Scott Alexander says:
"Five years -- that's a long time in technology. There's the obvious stuff like speed, speed, and more speed. There are a lot of directions I could go here; for example practical 3D displays with multi-touch and then move to my perennial favorite home servers (my newest term for that is now 'femtocloud' -- owing to the popular cloud mentality and the AT&T home cell phone access points).
"However, I think that I'll focus on improving the ability of the Mac devices to work better together. I was completely awed by the idea represented by a single act in the blockbuster 'Avatar' movie where one of the characters was working on what appeared to be a normal desktop workstation (with an admittedly was cool display) when he 'grabbed' the data he was working on and dragged it from the screen on the desk to the screen on the portable computing tablet he picked up. It was seamless and made complete sense. It was the embodiment of something I've been trying to get done in a much more modest way in my home office. I would like to see the Mac, whether is be iOS or mOS (Mac OS), be able to share data between devices much more readily.
"If I'm building out a document, in Pages, on my desktop Mac, I want to be able to much more quickly and seamlessly move that document between my various devices (iPod touch, iPhone, iPad, iMac, MacBook) with a very simple single action. I want to get past the idea of saving the document to a shared place, then moving to my next device, logging in to that shared place, opening the document/application, editing it, saving it, starting over again. Currently WebDAV services like iDisk are the closest that comes to that, but I need more storage and less hassle in setting it up and getting it to work.
"I think that to get that service to work and for me to be happy with the privacy and flexibility of the system, we have to get back to the femtocloud provided by a Mac-based home server designed for the purpose. One of the reasons is for storage and other is for at least the illusion of greater privacy. As to storage, the same old story continues to unfold faster than on-line service like MoblieMe can keep up. Take a look at the new Seagate 3TB External Drive.

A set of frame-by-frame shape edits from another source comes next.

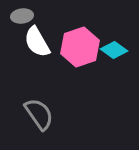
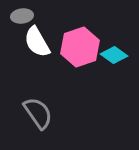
cyan diamond: moved 5 px down
gray semicircle: moved 1 px left, 1 px up
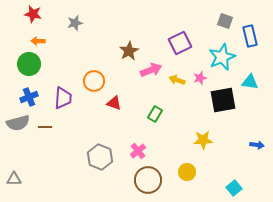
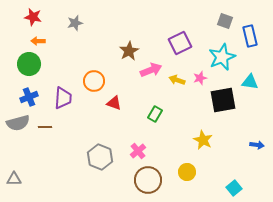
red star: moved 3 px down
yellow star: rotated 30 degrees clockwise
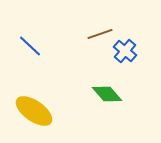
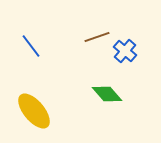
brown line: moved 3 px left, 3 px down
blue line: moved 1 px right; rotated 10 degrees clockwise
yellow ellipse: rotated 15 degrees clockwise
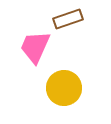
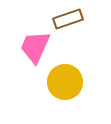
yellow circle: moved 1 px right, 6 px up
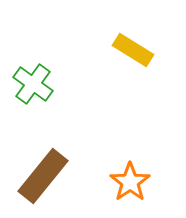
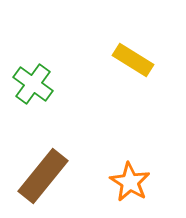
yellow rectangle: moved 10 px down
orange star: rotated 6 degrees counterclockwise
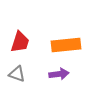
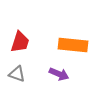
orange rectangle: moved 7 px right; rotated 12 degrees clockwise
purple arrow: rotated 30 degrees clockwise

For $250 I can add 3TB's of data to a femtocell server based in my home. Can I possibly do that with an Internet based cloud server? I seriously doubt it. And can you imagine trying to upload 3TB's of data over even the best American ISP bandwidth speeds?
"So -- better integration and a femtocloud server to sum it up."
Greg Mills says:
"Expect Macs with GPS so at least laptops will have 'locate my Mac.'
"Despite cheaper hard drive prices, expect flash memory for speed and a push for using the cloud instead of on-board memory
"The Mac OS will support iOS apps as developer tools do now.
"Apple may replace Intel chips with their own.
"Touch screen Macs.
"The app store will expanded to post Mac OS third party programs
-- Greg Mills
Frank Petrie says:
"I always felt that the MacBook Air not a serious product but a proof of concept. I think that Apple will take what they've learned from the iPad and apply it to the MBA. They'll replace the keyboard with a touchscreen keyboard and an area for moving the cursed/drawing/etc., and a 15-inch touchscreen on the back of the lid. It'll have more power and flexibility for the enterprise market."